Consequences of 4,000-qubit Computing
While there are proposals for secure cryptography in a quantum world, like quantum cryptography or post-quantum cryptography, such quantum-resilient systems have not been deployed so far. They might not have been deployed by the time a 4,000-qubit quantum computer will have been built. Thus, it seems that we cannot exclude the possibility that quantum computers will become efficient in a world where classical asymmetric cryptography is still very widely used.
Yet it seems to me that if this occurs, then there is a huge risk of major economical disturbance, accompanied with fears and possible supply shortages, which might then lead to a civil or global wars. In fact, a mere fear of quantum hacking may suffice to trigger such disasters.
Indeed, as I said, banking systems (among many other industries) heavily rely on asymmetric cryptography. Thus, any suspicion of possible quantum hack might motivate banks to freeze all accounts. This may cause payment failures, which would break trusts between different parties. Supply chains might be interrupted. And there might be no foreseeable solutions in short to medium term, while huge information systems are being updated and verified to be secure.

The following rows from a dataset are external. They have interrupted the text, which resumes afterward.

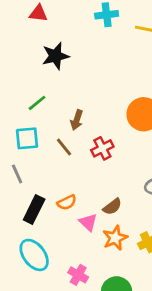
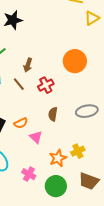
brown semicircle: (112, 207) -> (53, 114), moved, turned 136
orange star: (115, 238) -> (58, 158), moved

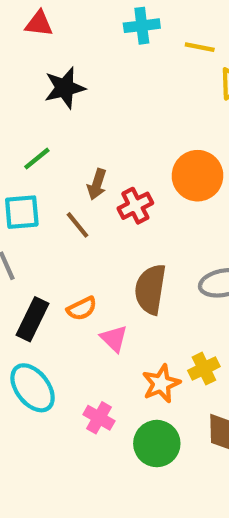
red cross: (46, 85) -> (135, 206), moved
brown semicircle: (53, 114) -> (150, 289), size x1.6

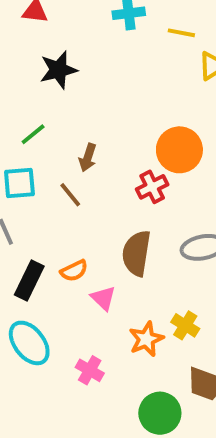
red cross: (135, 206) -> (152, 187), moved
yellow cross: (204, 369) -> (185, 325), turned -32
green circle: (157, 444) -> (160, 413), moved

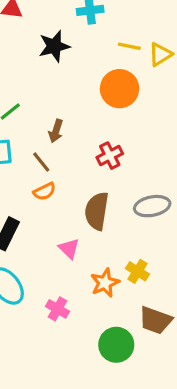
yellow line: (181, 33) -> (129, 46), moved
black star: (58, 70) -> (54, 46), moved
orange circle: (179, 150) -> (120, 89), moved
orange semicircle: (74, 271) -> (44, 191), moved

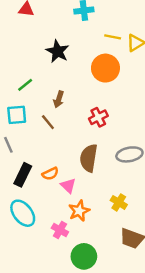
black star: (54, 46) -> (58, 51), moved, turned -30
orange semicircle: (44, 191) -> (50, 174), moved
orange star: (105, 283) -> (79, 211), moved
green circle: (116, 345) -> (84, 256), moved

If this situation lasts for a day, we probably would be fine. But given how hard it is to safely update information systems, the chaos caused by the interruption of information systems might last for days, weeks, and perhaps months. And given how reliant we are on information systems, this might cause disruptions in electricity or food supply, which might lead to panic and conflicts.
Conclusion
Our modern world strongly relies on information systems, whose security too often relies on asymmetric cryptography. This cryptography is well-known to be vulnerable to quantum algorithms like Shor’s. So far, no quantum computer is powerful enough to implement Shor’s algorithm to break actual asymmetric cryptographic keys. However, given the current rate of progress, perhaps we should consider the possibility that they will be powerful enough within a few years.
What do you think? Are these concerns justified? If not, what am I missing? And if they are, what can be done to anticipate the advent of quantum computing?